[SVCS-531] Separate csv and tsv function and remove use of sniff by AddisonSchiller · Pull Request #285 · CenterForOpenScience/modular-file-renderer

AddisonSchiller · 2017-10-11T13:50:56Z

refs: https://openscience.atlassian.net/browse/SVCS-531

Purpose

Csv.sniff could cause random characters or spaces to be used
as the delimiter. Separating these functions and using a hard coded
dialect fixes this display problem.

Summary of changes

Broke up the csv/tsv function into two new ones, with the bulk of it in a helper function.
Instead of using Csv.sniff, just use csv.excel, or csv.excel_tab to set the delimiter. This stops things like spaces, characters, numbers etc from being detected as the delimiter.

QA/Testing notes

There is a zip file of csv/tsv files on the JIRA ticket that display the error. Trying them on staging/prod will show you what the error looks like. These display errors should not be present with the changes.

cslzchen

As discussed, looks good. I will locally test it.
Double check tests.

coveralls · 2017-11-16T19:21:41Z

Coverage increased (+0.2%) to 68.227% when pulling 5704d33 on AddisonSchiller:feature/tsv-svcs-531 into 8bb2dd4 on CenterForOpenScience:develop.

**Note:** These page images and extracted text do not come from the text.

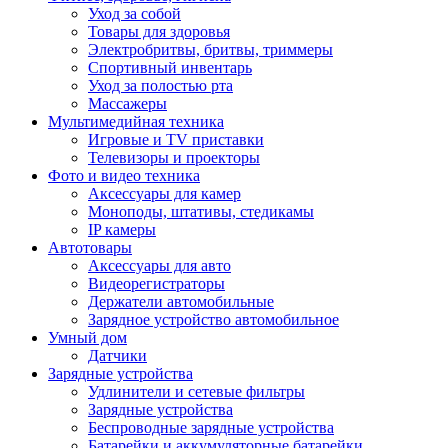
Уход за собой
Товары для здоровья
Электробритвы, бритвы, триммеры
Спортивный инвентарь
Уход за полостью рта
Массажеры
Мультимедийная техника
Игровые и TV приставки
Телевизоры и проекторы
Фото и видео техника
Аксессуары для камер
Моноподы, штативы, стедикамы
IP камеры
Автотовары
Аксессуары для авто
Видеорегистраторы
Держатели автомобильные
Зарядное устройство автомобильное
Умный дом
Датчики
Зарядные устройства
Удлинители и сетевые фильтры
Зарядные устройства
Беспроводные зарядные устройства
Батарейки и аккумуляторные батарейки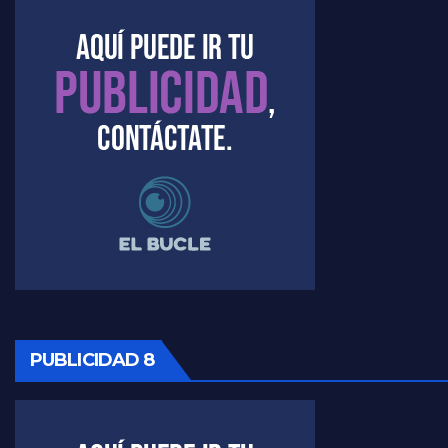
PUBLICIDAD 8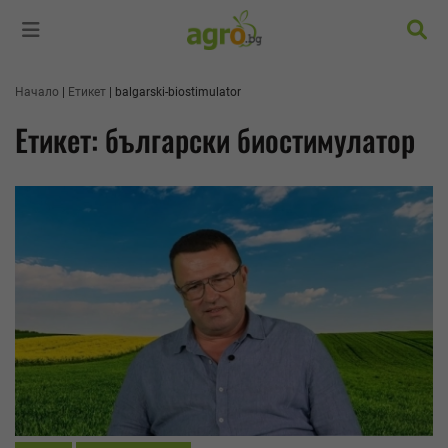
Търс
Начало
Етикет
balgarski-biostimulator
Етикет: български биостимулатор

AddisonSchiller · 2017-11-16T19:41:10Z

@cslzchen Added new test file to look over

coveralls · 2017-11-16T19:42:30Z

Coverage increased (+0.2%) to 68.227% when pulling 9554e49 on AddisonSchiller:feature/tsv-svcs-531 into 8bb2dd4 on CenterForOpenScience:develop.

cslzchen

As discussed, there is some error handling issues (not from your code though) but worth taking a look at. 🔥 🔥 .

coveralls · 2017-11-22T17:42:11Z

Coverage increased (+0.2%) to 68.245% when pulling 50fd471 on AddisonSchiller:feature/tsv-svcs-531 into 8bb2dd4 on CenterForOpenScience:develop.

coveralls · 2017-11-22T18:03:52Z

Coverage increased (+0.3%) to 68.336% when pulling 20405f6 on AddisonSchiller:feature/tsv-svcs-531 into 8bb2dd4 on CenterForOpenScience:develop.

Csv.sniff could cause random characters or spaces to be used as the delimiter. Separating these functions and using a hard coded dialect fixes this display problem.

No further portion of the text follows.